Problem to solve:
Give back every record word for word, but keep the pictures out.

==== Data ====

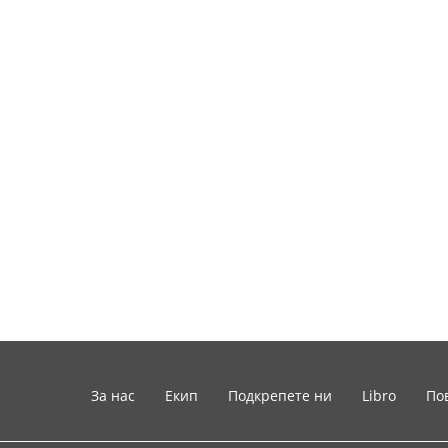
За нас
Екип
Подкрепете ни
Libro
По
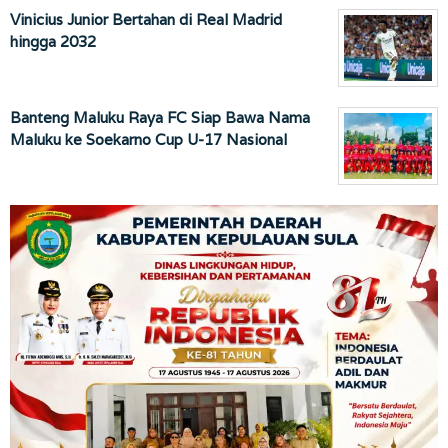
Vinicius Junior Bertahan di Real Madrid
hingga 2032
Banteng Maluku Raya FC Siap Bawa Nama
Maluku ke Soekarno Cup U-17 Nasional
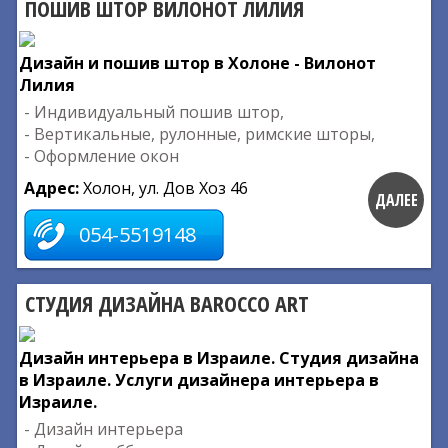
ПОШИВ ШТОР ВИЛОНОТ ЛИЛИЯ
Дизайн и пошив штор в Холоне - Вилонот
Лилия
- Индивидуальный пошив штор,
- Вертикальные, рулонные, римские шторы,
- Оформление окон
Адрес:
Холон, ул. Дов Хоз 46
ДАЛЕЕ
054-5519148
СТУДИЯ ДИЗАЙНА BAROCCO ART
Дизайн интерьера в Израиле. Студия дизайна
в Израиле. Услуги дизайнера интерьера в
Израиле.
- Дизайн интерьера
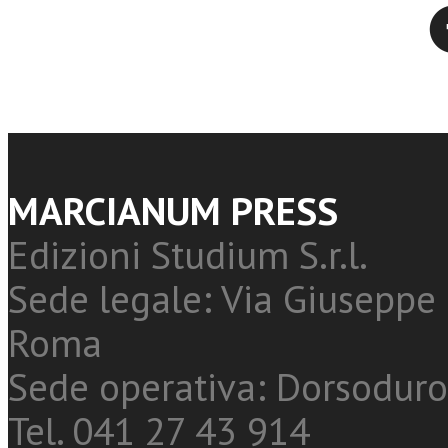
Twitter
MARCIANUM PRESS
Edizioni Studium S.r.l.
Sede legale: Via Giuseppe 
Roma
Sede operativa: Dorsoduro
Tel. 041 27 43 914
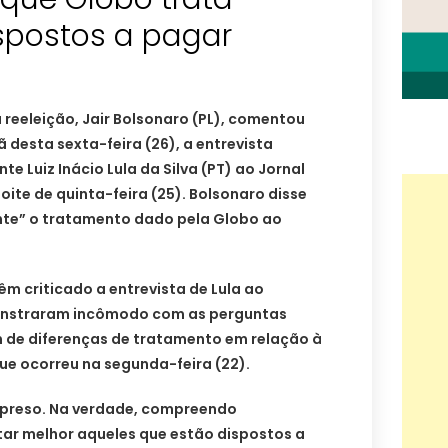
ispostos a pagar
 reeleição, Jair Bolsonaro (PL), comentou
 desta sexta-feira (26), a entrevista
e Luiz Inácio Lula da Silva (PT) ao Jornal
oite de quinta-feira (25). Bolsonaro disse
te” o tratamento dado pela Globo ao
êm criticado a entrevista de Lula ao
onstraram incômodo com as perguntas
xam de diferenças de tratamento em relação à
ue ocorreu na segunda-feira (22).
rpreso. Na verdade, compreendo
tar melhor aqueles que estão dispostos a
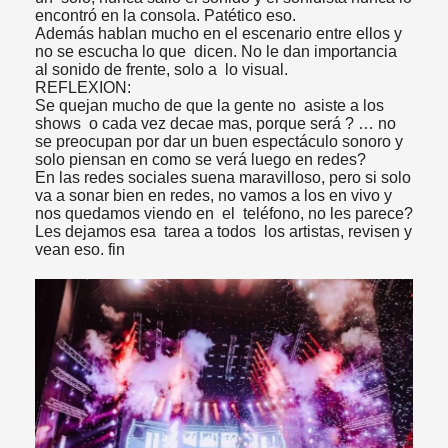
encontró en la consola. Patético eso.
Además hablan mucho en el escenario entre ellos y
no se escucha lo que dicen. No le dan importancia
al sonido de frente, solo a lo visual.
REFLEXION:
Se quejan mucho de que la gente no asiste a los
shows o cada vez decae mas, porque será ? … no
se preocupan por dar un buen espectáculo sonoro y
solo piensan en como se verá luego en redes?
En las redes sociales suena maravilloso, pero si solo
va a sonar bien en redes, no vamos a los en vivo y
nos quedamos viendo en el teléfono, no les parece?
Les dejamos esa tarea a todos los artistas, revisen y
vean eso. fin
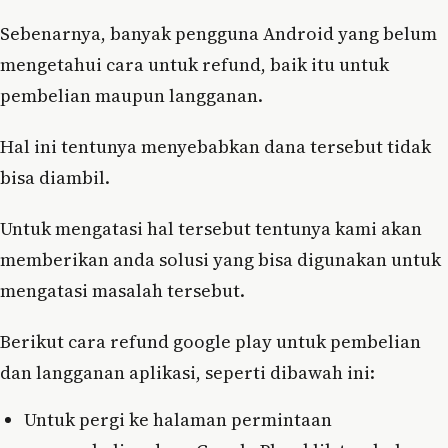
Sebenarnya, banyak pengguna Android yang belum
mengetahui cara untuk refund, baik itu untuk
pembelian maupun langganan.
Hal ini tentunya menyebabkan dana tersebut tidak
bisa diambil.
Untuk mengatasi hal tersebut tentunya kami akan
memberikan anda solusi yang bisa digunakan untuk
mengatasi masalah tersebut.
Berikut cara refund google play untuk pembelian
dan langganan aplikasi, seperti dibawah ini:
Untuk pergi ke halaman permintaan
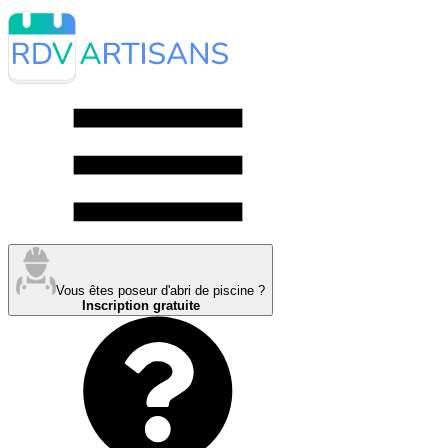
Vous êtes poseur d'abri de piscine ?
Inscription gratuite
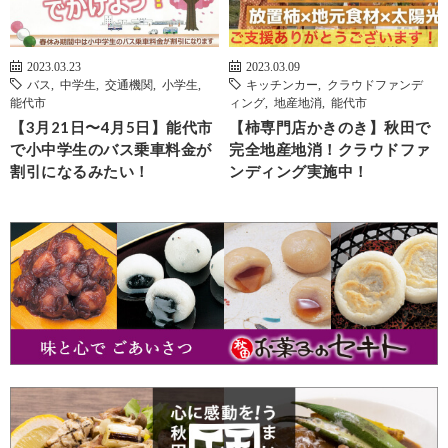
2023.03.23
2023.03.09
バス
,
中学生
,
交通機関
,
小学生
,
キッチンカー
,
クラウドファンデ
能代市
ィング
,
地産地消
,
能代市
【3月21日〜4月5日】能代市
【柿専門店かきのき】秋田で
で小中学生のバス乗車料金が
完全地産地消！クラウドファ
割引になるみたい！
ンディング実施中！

====

Task output:
За нас
Екип
Подкрепете ни
Libro
По
Vinicius Junior Bertahan di Real Madrid
hingga 2032
Banteng Maluku Raya FC Siap Bawa Nama
Maluku ke Soekarno Cup U-17 Nasional
ПОШИВ ШТОР ВИЛОНОТ ЛИЛИЯ
Дизайн и пошив штор в Холоне - Вилонот
Лилия
- Индивидуальный пошив штор,
- Вертикальные, рулонные, римские шторы,
- Оформление окон
Адрес:
Холон, ул. Дов Хоз 46
ДАЛЕЕ
054-5519148
СТУДИЯ ДИЗАЙНА BAROCCO ART
Дизайн интерьера в Израиле. Студия дизайна
в Израиле. Услуги дизайнера интерьера в
Израиле.
- Дизайн интерьера
Twitter
MARCIANUM PRESS
Edizioni Studium S.r.l.
Sede legale: Via Giuseppe 
Roma
Sede operativa: Dorsoduro
Tel. 041 27 43 914
ispostos a pagar
 reeleição, Jair Bolsonaro (PL), comentou
 desta sexta-feira (26), a entrevista
e Luiz Inácio Lula da Silva (PT) ao Jornal
oite de quinta-feira (25). Bolsonaro disse
te” o tratamento dado pela Globo ao
êm criticado a entrevista de Lula ao
onstraram incômodo com as perguntas
xam de diferenças de tratamento em relação à
ue ocorreu na segunda-feira (22).
rpreso. Na verdade, compreendo
tar melhor aqueles que estão dispostos a
encontró en la consola. Patético eso.
Además hablan mucho en el escenario entre ellos y
no se escucha lo que dicen. No le dan importancia
al sonido de frente, solo a lo visual.
REFLEXION:
Se quejan mucho de que la gente no asiste a los
shows o cada vez decae mas, porque será ? … no
se preocupan por dar un buen espectáculo sonoro y
solo piensan en como se verá luego en redes?
En las redes sociales suena maravilloso, pero si solo
va a sonar bien en redes, no vamos a los en vivo y
nos quedamos viendo en el teléfono, no les parece?
Les dejamos esa tarea a todos los artistas, revisen y
vean eso. fin
Sebenarnya, banyak pengguna Android yang belum
mengetahui cara untuk refund, baik itu untuk
pembelian maupun langganan.
Hal ini tentunya menyebabkan dana tersebut tidak
bisa diambil.
Untuk mengatasi hal tersebut tentunya kami akan
memberikan anda solusi yang bisa digunakan untuk
mengatasi masalah tersebut.
Berikut cara refund google play untuk pembelian
dan langganan aplikasi, seperti dibawah ini:
Untuk pergi ke halaman permintaan
Vous êtes poseur d'abri de piscine ?
Inscription gratuite
2023.03.23
2023.03.09
バス
,
中学生
,
交通機関
,
小学生
,
キッチンカー
,
クラウドファンデ
能代市
ィング
,
地産地消
,
能代市
【3月21日〜4月5日】能代市
【柿専門店かきのき】秋田で
で小中学生のバス乗車料金が
完全地産地消！クラウドファ
割引になるみたい！
ンディング実施中！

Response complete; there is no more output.